■ Data:
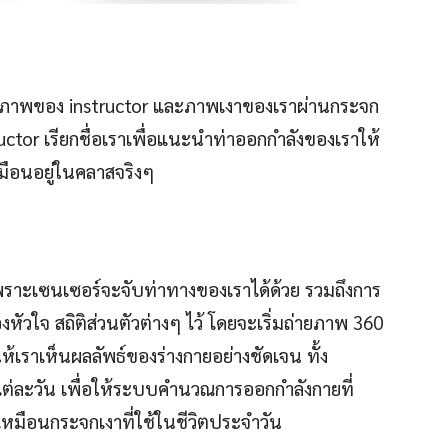
ั้งภาพของ instructor และภาพเงาของเราผ่านกระจก
uctor เรียกชื่อเราเพื่อแนะนำท่าออกกำลังของเราให้
หมือนอยู่ในคลาสจริงๆ
 เพราะเซนเซอร์จะจับท่าทางของเราได้ด้วย รวมถึงการ
องหัวใจ สถิติส่วนตัวต่างๆ ไว้ โดยจะเริ่มถ่ายภาพ 360
เราเห็นผลลัพธ์ของร่างกายอย่างชัดเจน ทั้ง
ต่ละวัน เพื่อให้ระบบคำนวณการออกกำลังกายที่
เหมือนกระจกเงาที่ใช้ในชีวิตประจำวัน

■ What needs to be done:
Nothing but the lines from the one holding "องหัวใจ สถิติส่วนตัวต่างๆ ไว้" to the end of the entries should be returned, each exactly as it stands.

■ Answer space:
องหัวใจ สถิติส่วนตัวต่างๆ ไว้ โดยจะเริ่มถ่ายภาพ 360
เราเห็นผลลัพธ์ของร่างกายอย่างชัดเจน ทั้ง
ต่ละวัน เพื่อให้ระบบคำนวณการออกกำลังกายที่
เหมือนกระจกเงาที่ใช้ในชีวิตประจำวัน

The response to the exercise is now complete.